Each venomous snake has species specific characteristics relating to their potency, methods, and capabilities, but there are some generalities. There are four types of venoms, and three types of fangs, designed to inject and immobilize prey. In the Elapids (Sea Snakes, Cobras, Mambas), the teeth are short and hollow, called Proteroglyph​ teeth. In the Vipers, the teeth are long and hollow, called Solenoglyph fangs. The key difference between these fang types is the position they are in the mouth. In Vipers, the fangs are able to fold up in the mouth when they are not in use. This is why Vipers have the longest fangs in the world! In Elapids though, with Proteroglyphous fangs, they must be short because the cannot fold. The last type of venomous fangs are the Opisthoglyphous fangs, which are found in the Colubridae family which includes nonvenomous, venomous, and mildly venomous snake species. These types of fangs are found in the back of the mouth rather than the front (Elapids and Vipers), which makes envenomation more difficult. The snakes are usually required to "chew" on the prey to deliver the venom properly, but this can still be deadly in some species (like the Boomslang.)  

The Mangshan Viper

The Mangshan Viper is a species of Pit Viper under the subfamily Crotalinae. It is beautifully colored with bright green scales and eyes, which aids them in cryptic camouflage among an isolated (and elevated) mountainous regions in China. They are ONLY found in very specific regions, including the Mangshan Mountain range and Ruyuan, Guangdong Province. The species' common names include: the Mount Mang Pit Viper, Mangshan Iron-head Snake, Mangshan Viper, Mangshan Pitviper.

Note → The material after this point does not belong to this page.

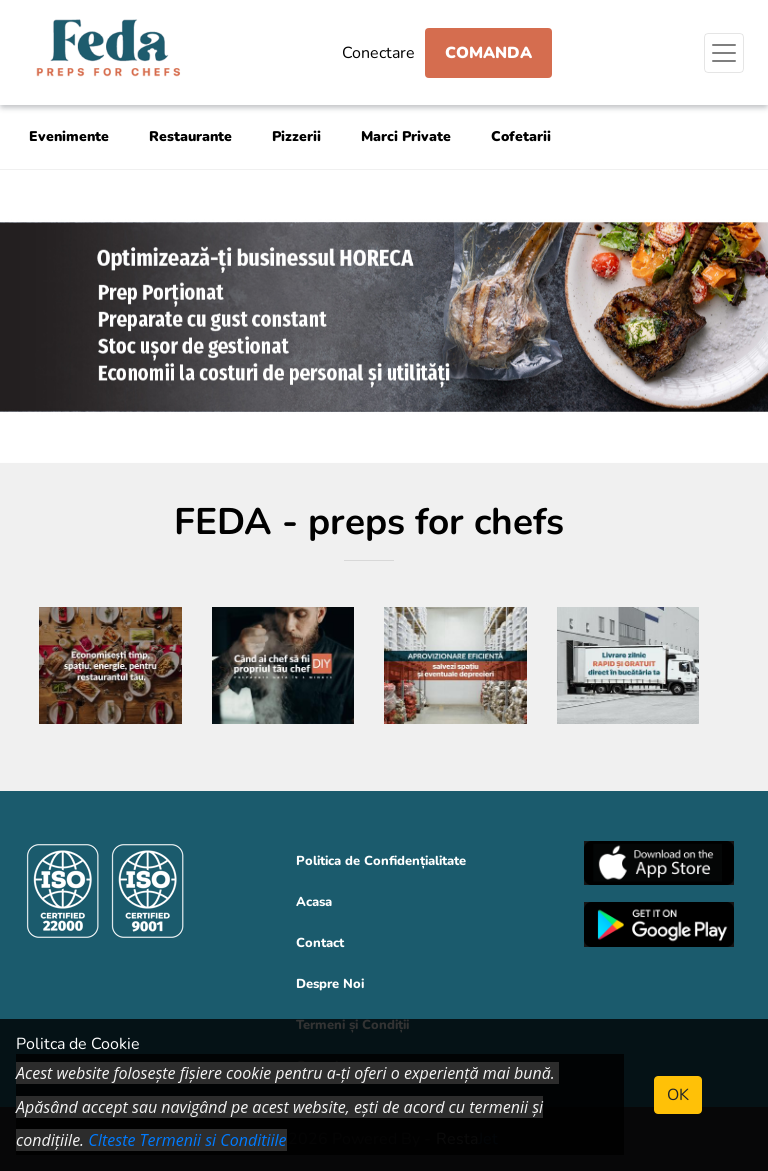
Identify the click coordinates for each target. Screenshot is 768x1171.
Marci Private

As a heavy bodied snake, they favor a terrestrial lifestyle in the lush wet forest floor, where they feed on insects, amphibians, and mammals. They hunt at night because they are nocturnal. Unlike other Vipers, they lay eggs (instead of oviviparous live birth) and actively guard them until they hatch. 

Conservation Status

The species is extremely rare, with only 500 individuals being documented in the wild. Since the Mangshan Viper is from such a small region, any threats are a huge risk to the species' conservation. Since it was discovered in the 1980's, they rapidly declined from illegal logging, bushmeat, and illegal pet trade. Luckily, the species is listed as CITES II and is closely monitored and protected. Thankfully, many countries, including the US, have established breeding programs for the species which have been successful. A recorded 100 hatchlings have been born in captive programs so far.